── Information provided ──

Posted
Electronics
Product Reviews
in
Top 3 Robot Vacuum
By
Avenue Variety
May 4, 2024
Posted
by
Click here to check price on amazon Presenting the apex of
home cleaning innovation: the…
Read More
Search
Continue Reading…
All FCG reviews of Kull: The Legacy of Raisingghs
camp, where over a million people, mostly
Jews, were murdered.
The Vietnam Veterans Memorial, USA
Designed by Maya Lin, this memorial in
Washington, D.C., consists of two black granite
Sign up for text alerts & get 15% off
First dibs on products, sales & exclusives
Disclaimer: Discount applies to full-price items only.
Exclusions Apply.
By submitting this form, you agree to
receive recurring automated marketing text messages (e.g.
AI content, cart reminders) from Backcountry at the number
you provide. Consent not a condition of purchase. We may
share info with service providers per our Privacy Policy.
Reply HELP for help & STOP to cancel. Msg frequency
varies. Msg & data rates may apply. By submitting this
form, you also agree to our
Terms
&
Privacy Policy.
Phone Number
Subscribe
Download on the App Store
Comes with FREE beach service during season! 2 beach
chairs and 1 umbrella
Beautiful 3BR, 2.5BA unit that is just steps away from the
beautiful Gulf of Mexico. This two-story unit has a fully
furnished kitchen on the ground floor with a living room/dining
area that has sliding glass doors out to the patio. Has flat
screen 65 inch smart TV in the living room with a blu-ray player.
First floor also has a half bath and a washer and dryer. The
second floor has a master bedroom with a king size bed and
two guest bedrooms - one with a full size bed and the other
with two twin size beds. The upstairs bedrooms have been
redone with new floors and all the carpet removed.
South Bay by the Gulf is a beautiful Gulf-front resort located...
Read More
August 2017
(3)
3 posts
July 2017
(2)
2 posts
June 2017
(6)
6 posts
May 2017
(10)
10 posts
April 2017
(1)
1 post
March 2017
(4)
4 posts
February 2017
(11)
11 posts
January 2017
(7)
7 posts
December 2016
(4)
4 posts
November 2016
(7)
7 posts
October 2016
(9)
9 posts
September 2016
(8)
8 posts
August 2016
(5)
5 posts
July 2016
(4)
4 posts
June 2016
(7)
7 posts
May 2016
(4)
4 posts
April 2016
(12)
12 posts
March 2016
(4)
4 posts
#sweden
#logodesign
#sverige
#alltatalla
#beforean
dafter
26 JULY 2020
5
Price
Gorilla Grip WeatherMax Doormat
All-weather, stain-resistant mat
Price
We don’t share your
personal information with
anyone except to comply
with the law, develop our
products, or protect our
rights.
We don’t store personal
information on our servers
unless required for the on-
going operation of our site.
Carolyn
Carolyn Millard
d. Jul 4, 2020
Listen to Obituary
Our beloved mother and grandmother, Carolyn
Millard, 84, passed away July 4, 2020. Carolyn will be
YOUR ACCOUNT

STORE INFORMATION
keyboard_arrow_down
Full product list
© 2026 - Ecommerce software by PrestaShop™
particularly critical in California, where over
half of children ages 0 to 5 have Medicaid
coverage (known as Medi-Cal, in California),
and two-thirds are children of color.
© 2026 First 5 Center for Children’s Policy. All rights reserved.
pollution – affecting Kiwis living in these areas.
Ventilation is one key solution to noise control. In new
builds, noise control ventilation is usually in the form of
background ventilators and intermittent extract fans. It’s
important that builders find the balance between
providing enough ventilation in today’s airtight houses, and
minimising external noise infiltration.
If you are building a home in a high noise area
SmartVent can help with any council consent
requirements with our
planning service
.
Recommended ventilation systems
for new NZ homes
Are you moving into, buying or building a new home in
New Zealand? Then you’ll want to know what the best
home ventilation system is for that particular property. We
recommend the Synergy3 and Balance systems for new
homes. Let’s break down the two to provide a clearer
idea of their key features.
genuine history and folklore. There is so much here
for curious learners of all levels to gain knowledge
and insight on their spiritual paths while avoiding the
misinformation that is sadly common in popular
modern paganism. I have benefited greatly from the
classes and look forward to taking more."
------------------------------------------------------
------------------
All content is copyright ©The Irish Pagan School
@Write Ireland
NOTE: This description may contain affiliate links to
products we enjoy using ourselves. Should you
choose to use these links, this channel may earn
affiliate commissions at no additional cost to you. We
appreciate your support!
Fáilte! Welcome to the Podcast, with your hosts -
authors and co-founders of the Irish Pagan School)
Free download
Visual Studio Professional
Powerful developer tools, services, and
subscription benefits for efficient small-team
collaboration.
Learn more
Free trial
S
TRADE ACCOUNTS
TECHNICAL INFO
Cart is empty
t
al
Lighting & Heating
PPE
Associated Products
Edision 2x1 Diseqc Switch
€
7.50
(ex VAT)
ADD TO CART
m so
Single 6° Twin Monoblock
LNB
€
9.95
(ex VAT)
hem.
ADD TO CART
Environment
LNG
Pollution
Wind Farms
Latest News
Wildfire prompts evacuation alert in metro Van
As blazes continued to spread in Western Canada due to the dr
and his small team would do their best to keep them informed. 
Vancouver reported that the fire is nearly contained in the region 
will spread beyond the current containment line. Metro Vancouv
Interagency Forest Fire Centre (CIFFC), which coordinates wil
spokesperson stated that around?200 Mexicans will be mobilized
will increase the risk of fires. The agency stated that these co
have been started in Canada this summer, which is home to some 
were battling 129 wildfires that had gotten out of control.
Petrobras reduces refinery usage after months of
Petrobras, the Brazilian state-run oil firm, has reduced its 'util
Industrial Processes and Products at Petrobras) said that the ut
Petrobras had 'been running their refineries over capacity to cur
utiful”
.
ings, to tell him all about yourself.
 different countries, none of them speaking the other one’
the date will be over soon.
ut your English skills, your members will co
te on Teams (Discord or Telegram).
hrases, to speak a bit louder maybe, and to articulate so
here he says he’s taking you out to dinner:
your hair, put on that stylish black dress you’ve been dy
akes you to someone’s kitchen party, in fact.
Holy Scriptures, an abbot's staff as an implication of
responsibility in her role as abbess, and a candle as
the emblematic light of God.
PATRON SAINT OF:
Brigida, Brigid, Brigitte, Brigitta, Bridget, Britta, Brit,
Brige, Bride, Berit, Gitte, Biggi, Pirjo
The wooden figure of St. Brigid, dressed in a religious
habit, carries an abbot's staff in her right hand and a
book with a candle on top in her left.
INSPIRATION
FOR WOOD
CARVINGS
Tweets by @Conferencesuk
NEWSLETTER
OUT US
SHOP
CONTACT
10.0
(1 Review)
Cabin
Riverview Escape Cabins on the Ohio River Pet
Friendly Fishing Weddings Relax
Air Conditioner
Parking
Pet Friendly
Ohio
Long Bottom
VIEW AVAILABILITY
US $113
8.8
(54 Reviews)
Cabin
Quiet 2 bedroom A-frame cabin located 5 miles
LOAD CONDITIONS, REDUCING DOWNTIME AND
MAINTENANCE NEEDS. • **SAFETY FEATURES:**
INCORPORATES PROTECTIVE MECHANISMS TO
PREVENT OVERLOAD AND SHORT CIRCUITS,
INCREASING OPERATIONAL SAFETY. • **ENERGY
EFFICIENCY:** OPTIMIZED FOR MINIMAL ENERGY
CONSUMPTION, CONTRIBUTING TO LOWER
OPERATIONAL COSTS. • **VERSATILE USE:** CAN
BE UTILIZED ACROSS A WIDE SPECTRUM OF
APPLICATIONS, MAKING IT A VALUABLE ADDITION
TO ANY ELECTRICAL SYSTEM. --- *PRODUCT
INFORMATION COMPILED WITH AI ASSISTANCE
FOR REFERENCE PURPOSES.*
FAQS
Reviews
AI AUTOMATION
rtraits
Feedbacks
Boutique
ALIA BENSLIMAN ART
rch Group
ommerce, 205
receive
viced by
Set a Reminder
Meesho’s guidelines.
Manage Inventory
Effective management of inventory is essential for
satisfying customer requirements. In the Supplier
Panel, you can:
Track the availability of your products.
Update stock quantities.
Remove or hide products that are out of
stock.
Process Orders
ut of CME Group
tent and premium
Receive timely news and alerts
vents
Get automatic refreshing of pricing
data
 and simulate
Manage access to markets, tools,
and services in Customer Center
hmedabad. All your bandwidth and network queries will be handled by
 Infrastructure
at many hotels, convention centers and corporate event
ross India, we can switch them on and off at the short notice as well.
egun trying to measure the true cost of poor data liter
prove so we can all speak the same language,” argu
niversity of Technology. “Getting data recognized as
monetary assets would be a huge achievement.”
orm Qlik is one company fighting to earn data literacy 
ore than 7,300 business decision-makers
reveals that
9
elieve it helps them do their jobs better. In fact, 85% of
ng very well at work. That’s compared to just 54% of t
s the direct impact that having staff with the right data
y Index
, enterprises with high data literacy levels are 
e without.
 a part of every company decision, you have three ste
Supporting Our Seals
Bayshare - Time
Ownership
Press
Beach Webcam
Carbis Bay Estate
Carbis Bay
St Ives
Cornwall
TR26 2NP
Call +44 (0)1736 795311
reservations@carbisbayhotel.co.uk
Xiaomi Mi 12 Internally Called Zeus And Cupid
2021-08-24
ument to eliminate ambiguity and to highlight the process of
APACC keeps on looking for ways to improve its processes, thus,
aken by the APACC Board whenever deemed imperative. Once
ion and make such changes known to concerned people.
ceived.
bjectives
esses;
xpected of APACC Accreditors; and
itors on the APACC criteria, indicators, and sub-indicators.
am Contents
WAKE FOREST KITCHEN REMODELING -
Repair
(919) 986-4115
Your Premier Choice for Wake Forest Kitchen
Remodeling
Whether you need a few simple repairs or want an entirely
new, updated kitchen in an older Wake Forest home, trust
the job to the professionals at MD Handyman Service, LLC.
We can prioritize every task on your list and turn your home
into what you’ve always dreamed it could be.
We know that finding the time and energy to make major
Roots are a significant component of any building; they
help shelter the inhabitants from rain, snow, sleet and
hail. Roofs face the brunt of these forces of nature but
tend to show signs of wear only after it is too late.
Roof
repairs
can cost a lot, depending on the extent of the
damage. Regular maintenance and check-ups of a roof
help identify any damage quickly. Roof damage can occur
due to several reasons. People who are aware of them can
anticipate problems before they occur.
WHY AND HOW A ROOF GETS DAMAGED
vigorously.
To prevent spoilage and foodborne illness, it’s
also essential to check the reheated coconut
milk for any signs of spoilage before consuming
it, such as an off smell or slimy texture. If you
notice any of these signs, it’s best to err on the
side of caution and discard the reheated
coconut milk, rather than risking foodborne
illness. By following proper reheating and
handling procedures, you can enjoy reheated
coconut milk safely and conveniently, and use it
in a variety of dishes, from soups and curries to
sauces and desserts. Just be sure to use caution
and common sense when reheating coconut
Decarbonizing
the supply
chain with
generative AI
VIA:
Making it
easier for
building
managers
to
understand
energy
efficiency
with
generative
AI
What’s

───

Above are the records; please copy exactly their first line and each line after it through the line containing "beautiful Gulf of", and no line after that.

Posted
Electronics
Product Reviews
in
Top 3 Robot Vacuum
By
Avenue Variety
May 4, 2024
Posted
by
Click here to check price on amazon Presenting the apex of
home cleaning innovation: the…
Read More
Search
Continue Reading…
All FCG reviews of Kull: The Legacy of Raisingghs
camp, where over a million people, mostly
Jews, were murdered.
The Vietnam Veterans Memorial, USA
Designed by Maya Lin, this memorial in
Washington, D.C., consists of two black granite
Sign up for text alerts & get 15% off
First dibs on products, sales & exclusives
Disclaimer: Discount applies to full-price items only.
Exclusions Apply.
By submitting this form, you agree to
receive recurring automated marketing text messages (e.g.
AI content, cart reminders) from Backcountry at the number
you provide. Consent not a condition of purchase. We may
share info with service providers per our Privacy Policy.
Reply HELP for help & STOP to cancel. Msg frequency
varies. Msg & data rates may apply. By submitting this
form, you also agree to our
Terms
&
Privacy Policy.
Phone Number
Subscribe
Download on the App Store
Comes with FREE beach service during season! 2 beach
chairs and 1 umbrella
Beautiful 3BR, 2.5BA unit that is just steps away from the
beautiful Gulf of Mexico. This two-story unit has a fully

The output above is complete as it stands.